* [Exercise]
Based on the entries below, how many lines contain the word "Symposium"? Respond with only the number.

* [Data to examine]
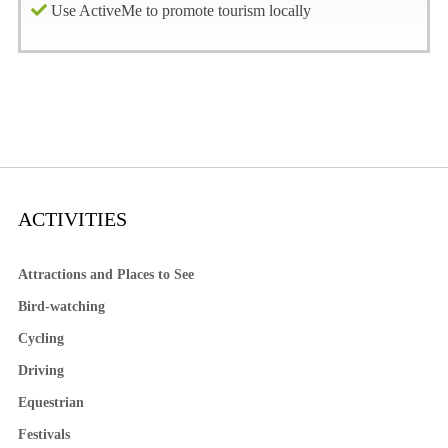
Use ActiveMe to promote tourism locally
ACTIVITIES
Attractions and Places to See
Bird-watching
Cycling
Driving
Equestrian
Festivals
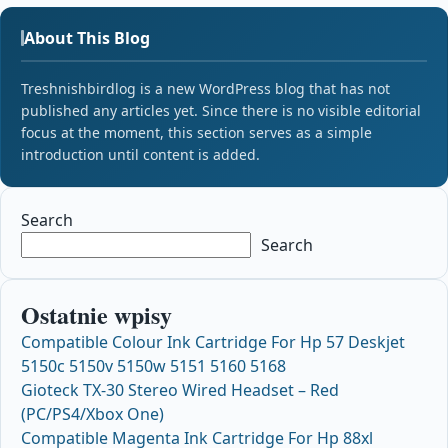
About This Blog
Treshnishbirdlog is a new WordPress blog that has not
published any articles yet. Since there is no visible editorial
focus at the moment, this section serves as a simple
introduction until content is added.
Search
Search
Ostatnie wpisy
Compatible Colour Ink Cartridge For Hp 57 Deskjet
5150c 5150v 5150w 5151 5160 5168
Gioteck TX-30 Stereo Wired Headset – Red
(PC/PS4/Xbox One)
Compatible Magenta Ink Cartridge For Hp 88xl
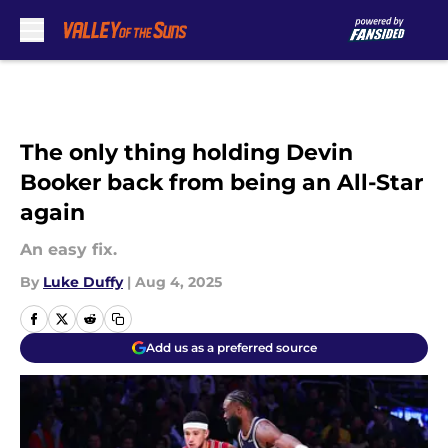
Skip to main content
The only thing holding Devin
Booker back from being an All-Star
again
An easy fix.
By
Luke Duffy
|
Aug 4, 2025
Add us as a preferred source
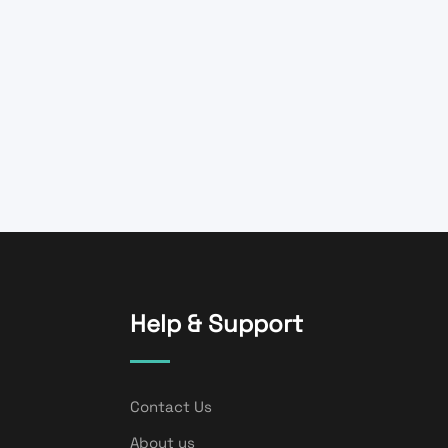
Help & Support
Contact Us
About us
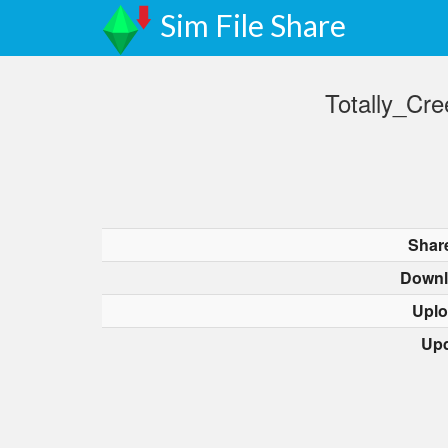
Sim File Share
Totally_Cr
Shar
Downl
Uplo
Upd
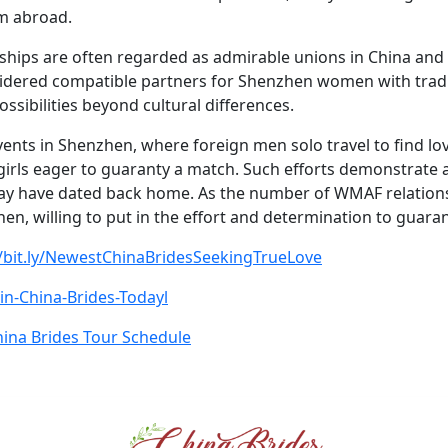
om abroad.
hips are often regarded as admirable unions in China and 
ered compatible partners for Shenzhen women with traditio
ossibilities beyond cultural differences.
ents in Shenzhen, where foreign men solo travel to find lov
 girls eager to guaranty a match. Such efforts demonstrate 
ay have dated back home. As the number of WMAF relatio
en, willing to put in the effort and determination to guara
//bit.ly/NewestChinaBridesSeekingTrueLove
Join-China-Brides-Todayl
ina Brides Tour Schedule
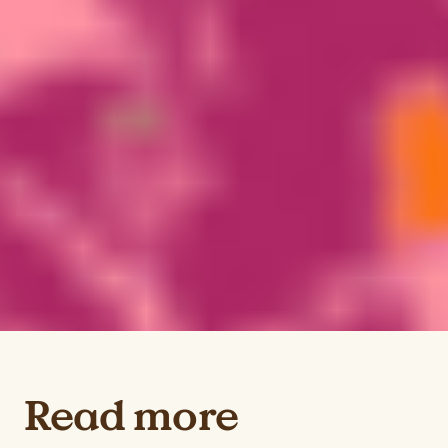
Read more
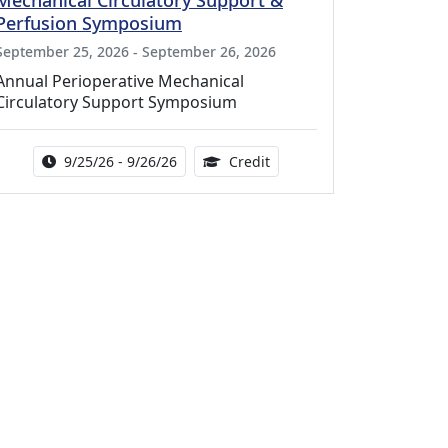
Mechanical Circulatory Support &
Perfusion Symposium
September 25, 2026 - September 26, 2026
Annual Perioperative Mechanical
Circulatory Support Symposium
Activity Date Range:
14.00 Continuing Medical 
9/25/26 - 9/26/26
Credit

* [Answer space]
2